> _What is required_
Retype, word for word, each line between the lines holding "- Vật kính: 4x, 10x, S40x, S100x" and "quang NA. 0,1;", inclusive, and leave the rest of the data alone.
--
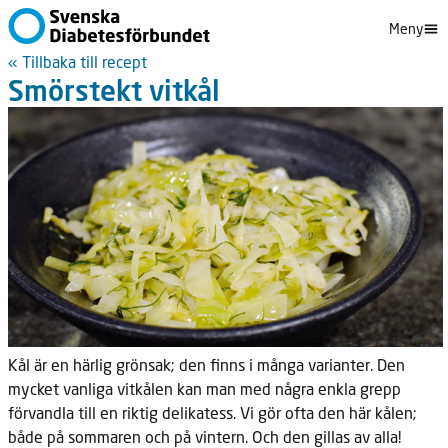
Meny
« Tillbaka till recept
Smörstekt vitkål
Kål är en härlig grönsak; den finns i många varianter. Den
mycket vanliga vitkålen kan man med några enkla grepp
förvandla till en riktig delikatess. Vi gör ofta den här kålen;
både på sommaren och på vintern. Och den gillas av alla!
--
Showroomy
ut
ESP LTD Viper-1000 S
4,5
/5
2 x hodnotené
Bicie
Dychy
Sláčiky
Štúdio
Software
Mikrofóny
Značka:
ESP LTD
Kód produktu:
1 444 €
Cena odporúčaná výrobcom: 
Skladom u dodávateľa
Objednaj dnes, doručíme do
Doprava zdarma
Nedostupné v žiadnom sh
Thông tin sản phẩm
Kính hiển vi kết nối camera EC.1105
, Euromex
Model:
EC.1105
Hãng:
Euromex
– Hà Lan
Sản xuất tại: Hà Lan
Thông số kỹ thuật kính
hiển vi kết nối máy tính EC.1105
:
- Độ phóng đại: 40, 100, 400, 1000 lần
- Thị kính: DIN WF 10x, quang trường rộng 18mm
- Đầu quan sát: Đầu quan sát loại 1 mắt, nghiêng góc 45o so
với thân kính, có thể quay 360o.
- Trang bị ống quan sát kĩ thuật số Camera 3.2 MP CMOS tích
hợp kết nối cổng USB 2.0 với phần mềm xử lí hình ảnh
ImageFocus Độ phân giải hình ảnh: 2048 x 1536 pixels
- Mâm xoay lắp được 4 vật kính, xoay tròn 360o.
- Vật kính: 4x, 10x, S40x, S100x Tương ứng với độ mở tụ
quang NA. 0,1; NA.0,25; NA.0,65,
--
> _Reply to the exercise_
- Vật kính: 4x, 10x, S40x, S100x Tương ứng với độ mở tụ
quang NA. 0,1; NA.0,25; NA.0,65,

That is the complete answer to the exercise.